Помню ли я падре Корраля? Вопрос Болюды заставил меня предаться воспоминаниям о нашем непонятом учителе, читавшем нам на уроках средневековые стихи. А когда вскоре возникло имя падре Гевары, я тотчас увязал его с тем священником, который нещадно тиранил детей и однажды на туманном рассвете покончил с собой, бросившись на школьный двор с крыши мрачного здания… Вдосталь можно было бы потолковать об этом загадочном происшествии, но Болюда предпочел поскорей перевернуть страницу и довольно нервно потревожить тень всегда загорелого и такого требовательного преподавателя гимнастики падре Бенитеса, самого человечного из всех педагогов и единственного, кто до прихода в колледж был неутомимым волокитой.
Разумеется, помню. В ходе разговора я оживлялся все больше, но Болюда, не разделявший мое настроение, вскоре сообщил мне печальное известие: падре Бенитес на занятиях неизменно высмеивал его, дразнил и уверял, что тот будто сошел с полотна Мурильо.

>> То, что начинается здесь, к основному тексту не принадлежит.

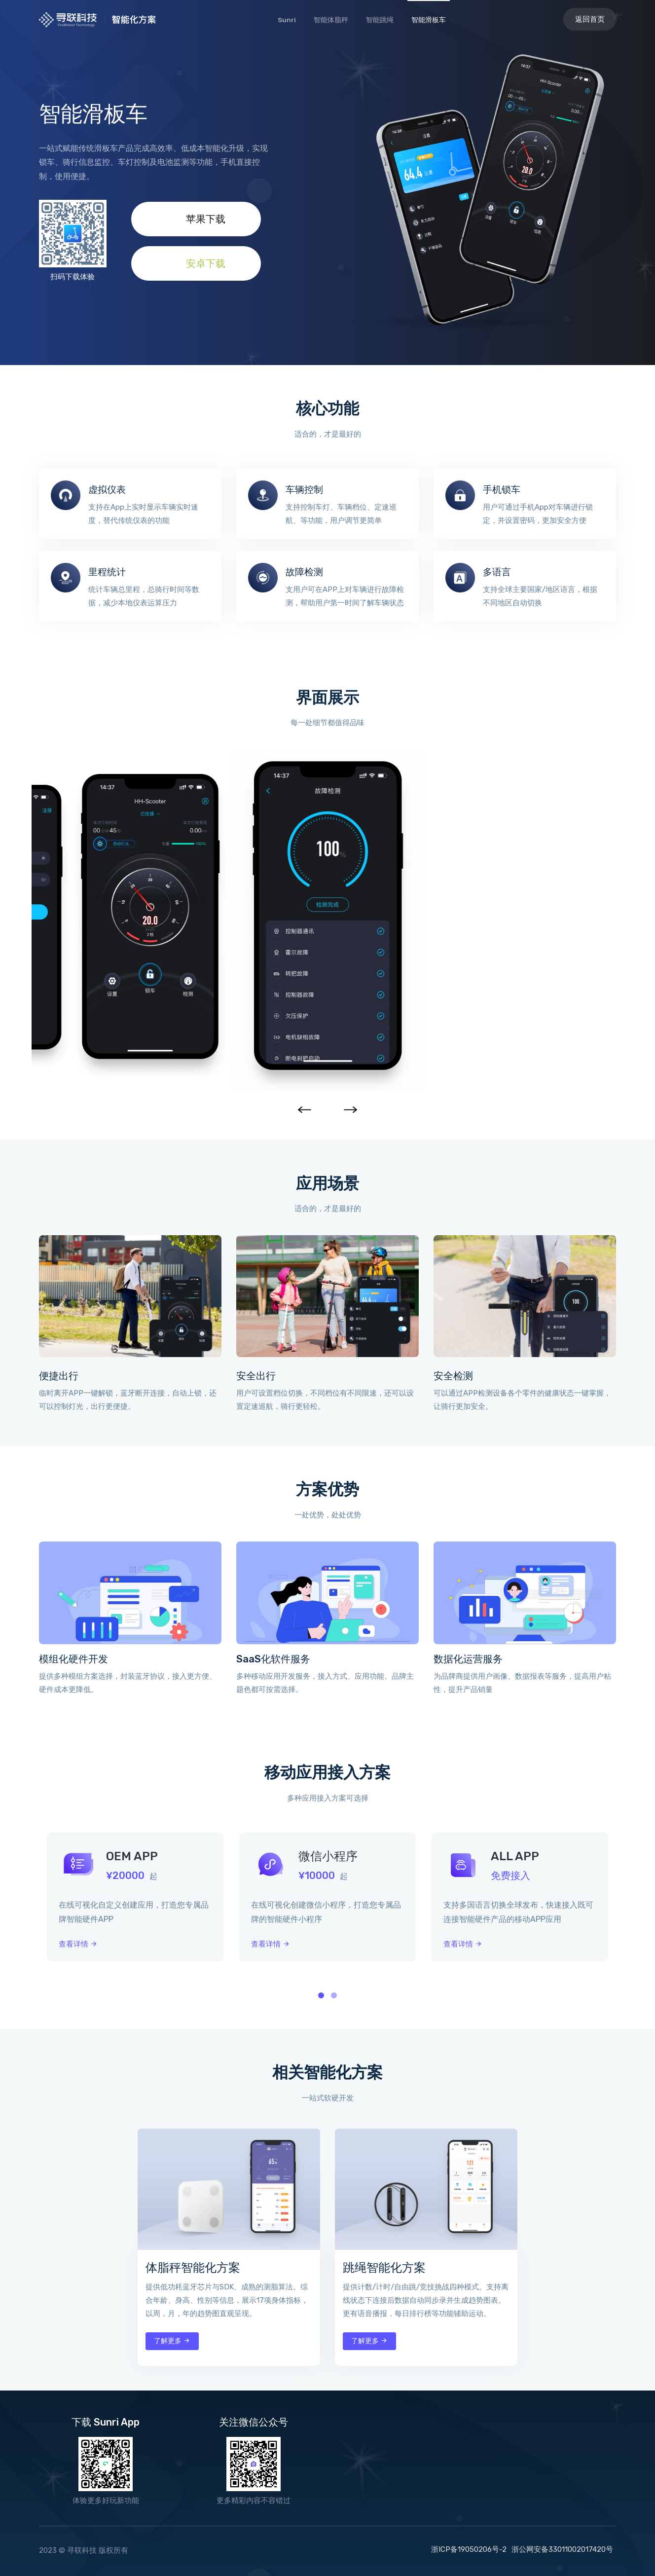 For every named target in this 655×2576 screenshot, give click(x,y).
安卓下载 (195, 263)
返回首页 (590, 19)
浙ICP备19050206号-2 (469, 2549)
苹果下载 (195, 219)
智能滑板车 (428, 20)
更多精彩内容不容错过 (254, 2500)
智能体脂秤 (331, 20)
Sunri (287, 20)
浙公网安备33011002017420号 (562, 2549)
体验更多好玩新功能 (106, 2500)
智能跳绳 (380, 20) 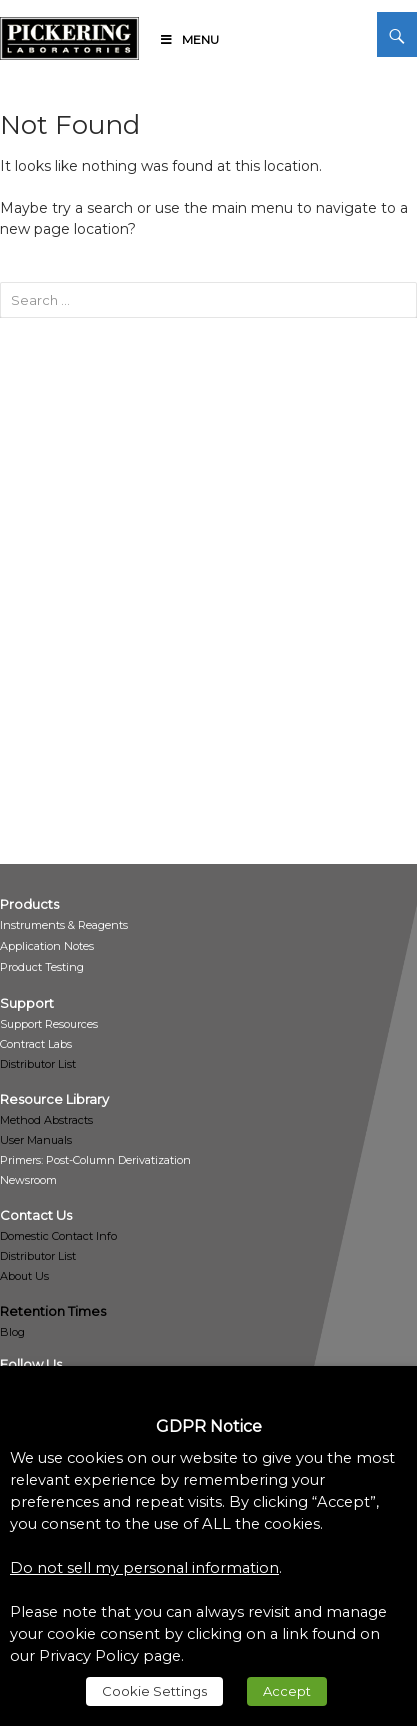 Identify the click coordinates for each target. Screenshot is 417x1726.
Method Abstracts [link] (46, 1120)
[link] (69, 35)
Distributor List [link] (38, 1064)
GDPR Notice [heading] (209, 1426)
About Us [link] (24, 1276)
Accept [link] (287, 1691)
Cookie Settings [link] (154, 1691)
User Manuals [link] (36, 1140)
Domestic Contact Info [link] (58, 1236)
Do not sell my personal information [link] (144, 1568)
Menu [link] (189, 39)
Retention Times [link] (53, 1311)
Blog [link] (12, 1332) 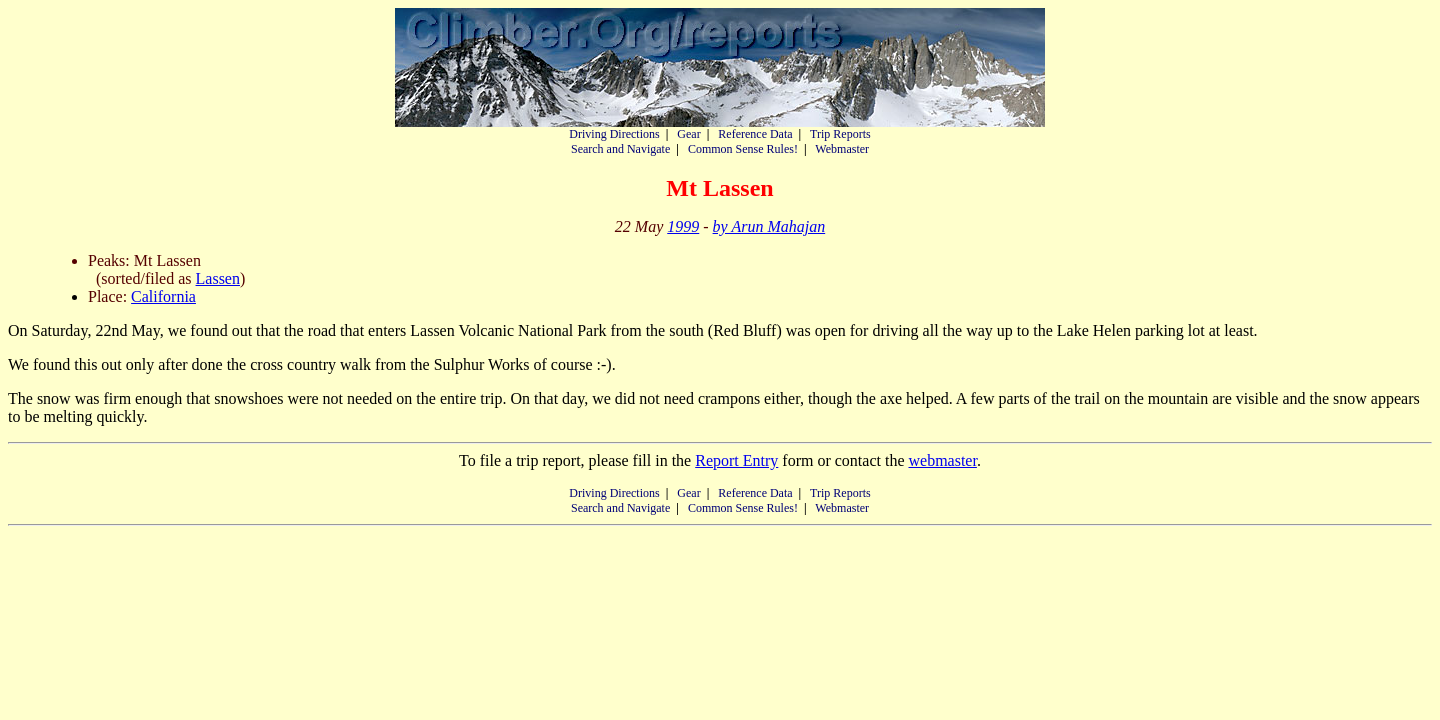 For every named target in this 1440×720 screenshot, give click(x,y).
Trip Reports (840, 134)
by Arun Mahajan (769, 226)
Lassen (218, 278)
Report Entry (736, 460)
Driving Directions (614, 134)
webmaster (942, 460)
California (163, 296)
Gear (688, 134)
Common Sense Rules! (743, 149)
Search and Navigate (620, 149)
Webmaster (842, 149)
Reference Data (755, 134)
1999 (683, 226)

Что было довольно странно, сказал я себе, потому что невозможно себе представить, будто у Болюды были хоть когда-нибудь столь тонкие черты лица, чтобы можно было уподобить его ангелочку, писанному Мурильо…
Что-то пошло не так, и с каждой минутой все хуже, когда я выяснил, что кубический прохожий учился на пять лет позже, и я не видел его никогда в жизни, потому что в колледже не обращал внимания на мелкоту из младших классов.

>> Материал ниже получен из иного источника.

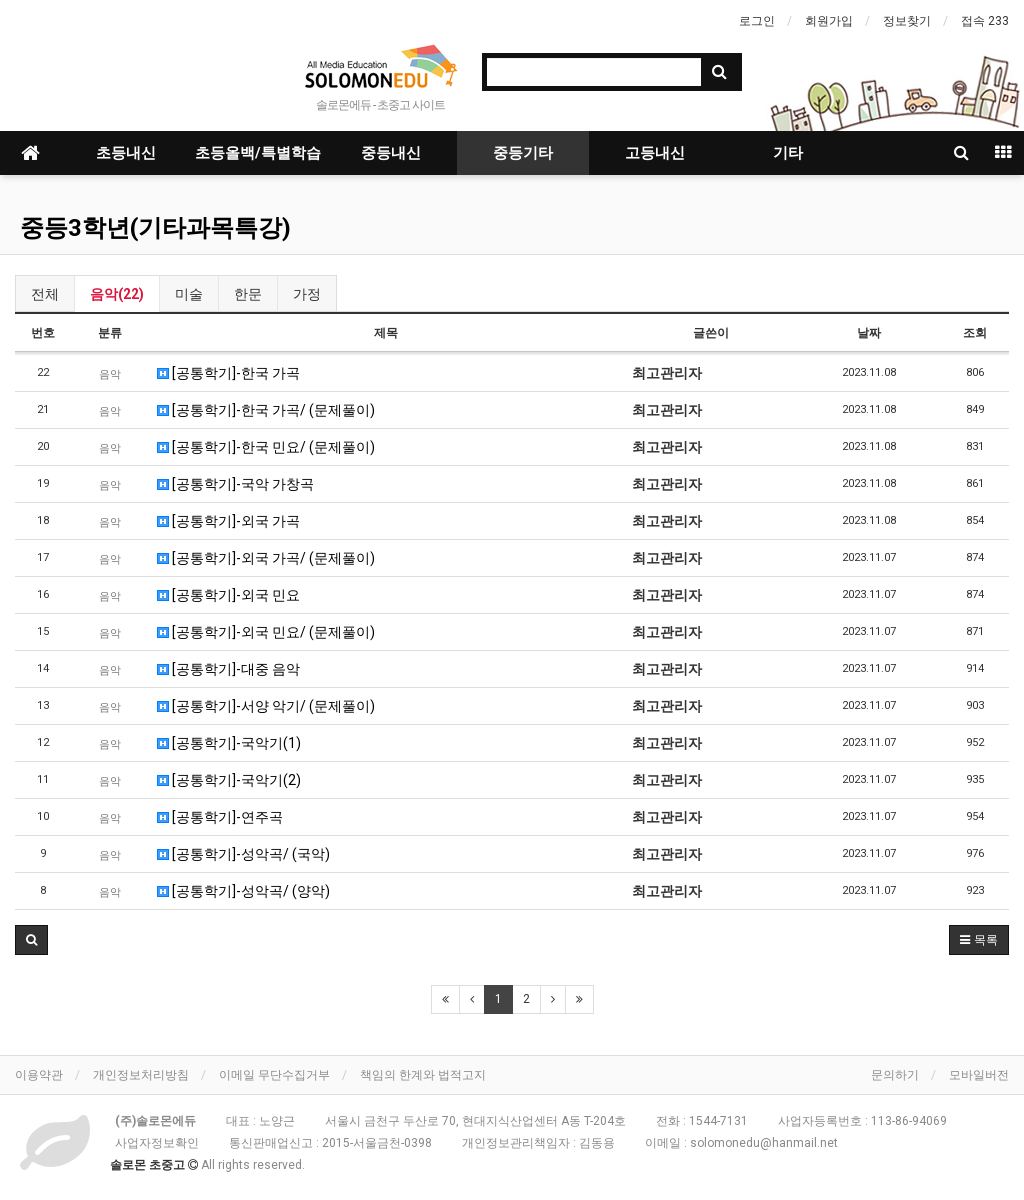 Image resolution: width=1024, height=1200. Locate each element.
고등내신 (655, 153)
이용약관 (39, 1075)
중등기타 (523, 153)
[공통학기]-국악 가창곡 (235, 484)
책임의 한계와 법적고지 (423, 1075)
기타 (788, 153)
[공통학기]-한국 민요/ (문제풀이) (266, 447)
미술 (189, 294)
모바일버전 (979, 1075)
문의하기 (895, 1075)
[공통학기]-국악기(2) (229, 780)
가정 (307, 294)
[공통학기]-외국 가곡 (228, 521)
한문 (248, 294)
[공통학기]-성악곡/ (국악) (243, 854)
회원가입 (829, 21)
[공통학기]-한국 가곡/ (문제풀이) (266, 410)
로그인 (757, 21)
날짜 (869, 333)
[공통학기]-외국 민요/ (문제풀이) (266, 632)
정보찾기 (907, 21)
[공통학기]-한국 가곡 (228, 373)
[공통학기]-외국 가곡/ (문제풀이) (266, 558)
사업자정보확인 (157, 1143)
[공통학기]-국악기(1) (229, 743)
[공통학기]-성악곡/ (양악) (243, 891)
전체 (45, 294)
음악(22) (117, 294)
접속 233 (985, 21)
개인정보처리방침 (141, 1075)
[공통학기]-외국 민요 (228, 595)
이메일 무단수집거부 (274, 1075)
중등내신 (391, 153)
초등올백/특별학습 (258, 153)
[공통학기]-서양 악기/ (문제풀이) (266, 706)
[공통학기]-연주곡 (220, 817)
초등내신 (126, 153)
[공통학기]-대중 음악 (228, 669)
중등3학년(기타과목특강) (155, 228)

Я вознегодовал: сначала про себя. Сказал бы он раньше, я бы не стал тратить на него время. Я стал сердиться, потом злиться, потом яриться, и наконец, не сумев сдержаться, ибо все, что имеет отношение к священным для меня воспоминаниям о школе, принимаю очень близко к сердцу, обрушил на него град упреков за то, что оказался настолько двуличным, что сумел создать ложное впечатление, будто мы учились в одном классе. Как смел он заставить меня потерять столько времени на такого урода?! Такого – кого? – спросил он недоверчиво. Такого жирного и мерзкого урода, сказал я. Он невозмутимо осведомился, не воображаю ли я, что сам по сей день остаюсь худеньким – он так и сказал: «худеньким» – и неужели я думаю, что окружающим незаметно, что у меня отсутствует половина мозга?

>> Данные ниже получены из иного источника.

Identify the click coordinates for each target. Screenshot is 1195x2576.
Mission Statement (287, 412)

Половина мозга? Неужели его так задело определение «урод»? Да, половина мозга, сказал он, это и вчера по телевизору было видно, когда я возвестил выход из кризиса.
– Какой телевизор? Какой кризис? И какой именно вы Болюда? – почел себя обязанным уточнить я.
Невозмутимо и упорно он поинтересовался, не от сидения ли в телевизоре я так раздулся. Ибо ему кажется, видите ли, что и у него есть право вплетать ложь в свои речи, а потому он, к примеру, сказал, что я тучен, хотя это не соответствует действительности, хотя и счесть меня тощим тоже значило бы погрешить против истины.
– И неужели же, – почти выкрикнул он, – только у вас, барчуков, есть право лгать?
Барчуков?!
Это что же – классовая борьба докатилась до квартала Койот?
– Падре Корраля, – сказал я ему, – мы называли «Петушок», вот так, просто и без затей: Петушок. Помните?